Many people ignore the impact health care costs will have on their nest eggs as they age. In fact, only 12% of working Americans have taken any steps toward addressing medical expenses in retirement, according to a study cited in HealthView Services’ 2016 Retirement Health Care Costs Data Report.
There’s a reason for people’s lack of concern. Most have gotten used to having an employer pick up some percentage of the cost of their medical insurance premiums; it’s been a company benefit they’ve counted on forever. They have no idea what the burden will be when they’re left to foot the premiums on their own, perhaps because they chose to retire early or because they were a victim of downsizing.
And the result is some serious sticker shock.

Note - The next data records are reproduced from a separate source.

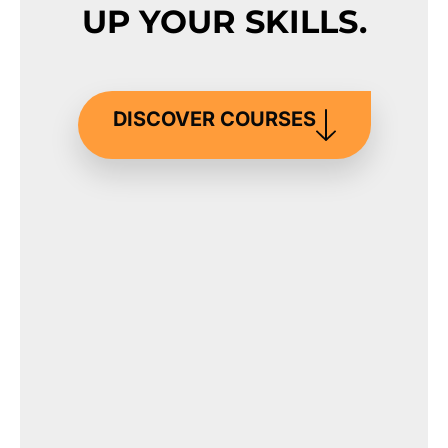
UP YOUR SKILLS.
DISCOVER COURSES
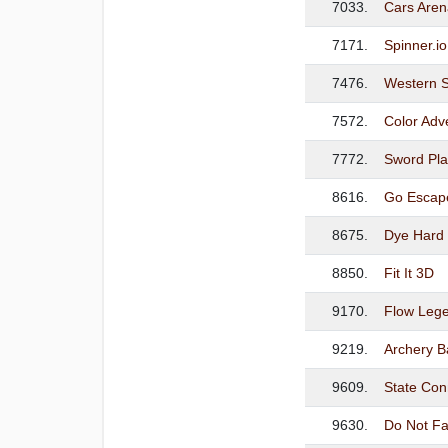
7033.
Cars Aren
7171.
Spinner.io
7476.
Western S
7572.
Color Adv
7772.
Sword Pla
8616.
Go Escape
8675.
Dye Hard 
8850.
Fit It 3D
9170.
Flow Leg
9219.
Archery B
9609.
State Conn
9630.
Do Not Fal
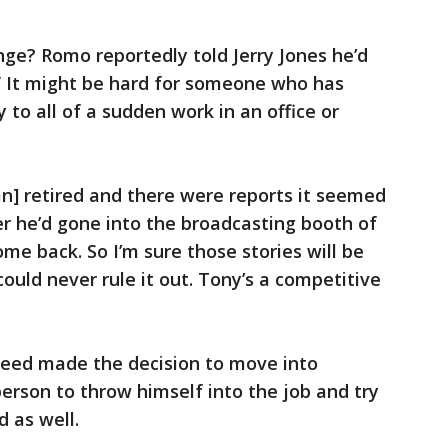
nge? Romo reportedly told Jerry Jones he’d
” It might be hard for someone who has
 to all of a sudden work in an office or
] retired and there were reports it seemed
ter he’d gone into the broadcasting booth of
ome back. So I’m sure those stories will be
could never rule it out. Tony’s a competitive
deed made the decision to move into
person to throw himself into the job and try
d as well.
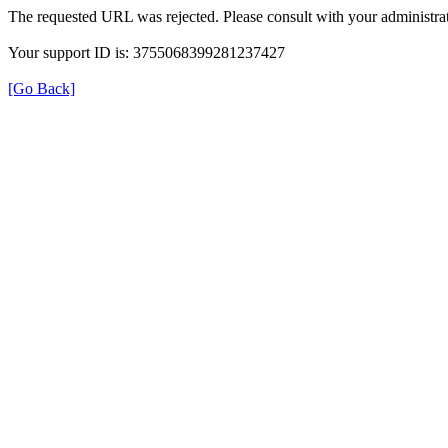
The requested URL was rejected. Please consult with your administrat
Your support ID is: 3755068399281237427
[Go Back]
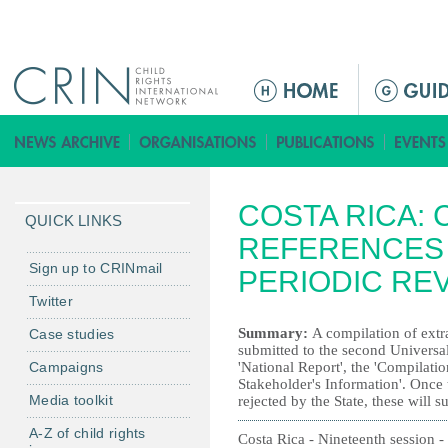
Jump to navigation
M
a
i
n
m
COSTA RICA: 
e
QUICK LINKS
n
REFERENCES 
u
Sign up to CRINmail
PERIODIC RE
Twitter
Summary:
A compilation of extra
Case studies
submitted to the second Universal
Campaigns
'National Report', the 'Compilat
Stakeholder's Information'. Once
Media toolkit
rejected by the State, these will 
A-Z of child rights
Costa Rica - Nineteenth session 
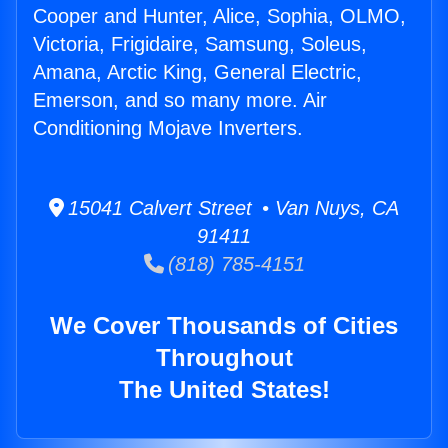
Cooper and Hunter, Alice, Sophia, OLMO,
Victoria, Frigidaire, Samsung, Soleus,
Amana, Arctic King, General Electric,
Emerson, and so many more. Air
Conditioning Mojave Inverters.
15041 Calvert Street • Van Nuys, CA
91411
(818) 785-4151
We Cover Thousands of Cities
Throughout
The United States!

Take, for example, a married couple in their late 50s or early 60s, who because of their age have health issues that make it necessary to choose a more comprehensive–and, therefore, more expensive–health insurance plan.
It’s probably going to cost them about $18,000 a year–an expense they didn’t plan for and isn’t in their budget.
Think Medicare will save them when they reach 65? Think again. According to that same 2016 report, the total projected health care premiums (Parts B, D and supplemental insurance) for a healthy 65-year-old couple retiring this year are expected to be $288,400 (in today’s dollars) over their lifetime. Factor in the out-of-pocket expenses such as deductibles, copays, hearing, vision and dental, and the cost goes up to $377,412. For someone who is now 55, that cost will be closer to a half-million dollars.
So the conversation becomes, “By the way, Mr. and Mrs. Client, do you happen to have $400,000 or $500,000 lying around that you can use to take care of these costs?” In a lot of cases, they haven’t even saved $500,000!
What can they do about it? Well, for one thing, they can take better care of themselves. The last thing you want, after you’ve worked hard all your life to accumulate savings, is to have your health be a hindrance on your ability to enjoy your retirement.
People invest systematically toward their future finances–they consult with a financial professional and put money away every paycheck. Think about it: The automatic investments into a 401(k) happen no matter what, and these deposits slowly compound over time into a large sum of money. This is called the compound effect.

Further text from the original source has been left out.